Rhan swallowed, blinking.
So many times, he’d watched their drill – precision and polish, demonstrations to illustrate the city’s hegemony, performances to honour House Valiembor, or visiting guests, or days given to harvesting or feasting. Combat tourneys and range patrols and parades and decorations…
He swallowed again, and counted them.
He knew full well what the tally should be – nine warriors to a tan, nine tan to a flag – at last muster, there had been thirty-four flags, eleven of them cavalry. Plus fifteen flags of archers, seven on foot and eight mounted; the latter swift and light-armoured to skirmish, flank and bear messages. In all, some four thousand warriors. A tiny number for a land area the size of the Varchinde, but after four hundred years of peace, why would they need any more? They drilled to perfection, trained endlessly, and earned their pennons by winning games and chasing pirates.
Down below, their standards should have been flaring as the morning breeze caught them – pride and colour.
Instead, the mosaic’s dust stirred, mocking. The flags themselves – the battle-standards of each unit – flickered and failed.
Almost two thirds of the force was missing.

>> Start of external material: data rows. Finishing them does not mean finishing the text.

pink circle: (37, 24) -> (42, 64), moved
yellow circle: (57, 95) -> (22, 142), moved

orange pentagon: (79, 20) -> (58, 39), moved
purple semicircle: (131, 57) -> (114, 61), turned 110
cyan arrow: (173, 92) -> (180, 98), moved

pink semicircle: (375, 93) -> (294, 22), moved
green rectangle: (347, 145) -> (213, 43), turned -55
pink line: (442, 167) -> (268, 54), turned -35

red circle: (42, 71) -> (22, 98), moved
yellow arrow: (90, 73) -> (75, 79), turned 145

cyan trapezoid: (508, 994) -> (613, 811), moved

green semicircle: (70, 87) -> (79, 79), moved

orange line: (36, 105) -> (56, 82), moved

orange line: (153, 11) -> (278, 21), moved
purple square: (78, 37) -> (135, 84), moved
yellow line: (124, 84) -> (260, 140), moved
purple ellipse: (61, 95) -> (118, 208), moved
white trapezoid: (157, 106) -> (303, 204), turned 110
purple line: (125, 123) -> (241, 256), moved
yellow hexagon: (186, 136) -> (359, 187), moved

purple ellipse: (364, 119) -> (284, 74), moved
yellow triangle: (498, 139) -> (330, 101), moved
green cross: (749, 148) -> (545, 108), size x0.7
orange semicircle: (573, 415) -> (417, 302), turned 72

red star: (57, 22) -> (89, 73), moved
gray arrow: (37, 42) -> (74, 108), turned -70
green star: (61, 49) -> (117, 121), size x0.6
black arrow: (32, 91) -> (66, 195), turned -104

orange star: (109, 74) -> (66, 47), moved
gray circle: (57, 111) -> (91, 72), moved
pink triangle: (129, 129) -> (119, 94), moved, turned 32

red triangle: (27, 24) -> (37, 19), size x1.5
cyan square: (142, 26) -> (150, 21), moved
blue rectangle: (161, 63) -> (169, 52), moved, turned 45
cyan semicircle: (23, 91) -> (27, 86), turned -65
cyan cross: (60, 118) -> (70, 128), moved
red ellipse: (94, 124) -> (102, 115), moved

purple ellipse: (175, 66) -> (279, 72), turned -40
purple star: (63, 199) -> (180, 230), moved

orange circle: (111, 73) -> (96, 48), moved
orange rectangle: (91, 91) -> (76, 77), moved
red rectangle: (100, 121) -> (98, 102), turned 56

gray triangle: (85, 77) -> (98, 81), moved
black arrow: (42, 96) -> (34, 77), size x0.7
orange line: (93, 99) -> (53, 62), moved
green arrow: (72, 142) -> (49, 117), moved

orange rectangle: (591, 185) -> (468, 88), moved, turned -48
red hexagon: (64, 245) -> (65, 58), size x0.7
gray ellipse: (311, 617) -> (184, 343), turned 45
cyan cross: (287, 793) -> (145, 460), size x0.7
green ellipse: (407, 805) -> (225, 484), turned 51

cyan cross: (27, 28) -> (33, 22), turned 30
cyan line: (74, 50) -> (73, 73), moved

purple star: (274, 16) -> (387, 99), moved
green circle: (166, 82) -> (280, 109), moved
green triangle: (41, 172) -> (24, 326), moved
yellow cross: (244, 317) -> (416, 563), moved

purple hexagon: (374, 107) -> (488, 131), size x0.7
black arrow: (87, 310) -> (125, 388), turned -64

We can’t do this, we can’t…!
He caught himself. Stood firm, looking at the soldiers below.
Many, mostly the conscripts from surrounding farms and families, had simply deserted. Others had been garrisoned at the Varchinde’s cities and had never returned. The heavier cavalry had mostly gone with Ythalla; Ecko’s scouting had put their number at seven or eight flags. What remained were mostly skirmishers, both foot and horse, and the older rank and file of spearmen, perhaps those with the experience to have served as range patrol, or with the age to have learned the meaning of loyalty.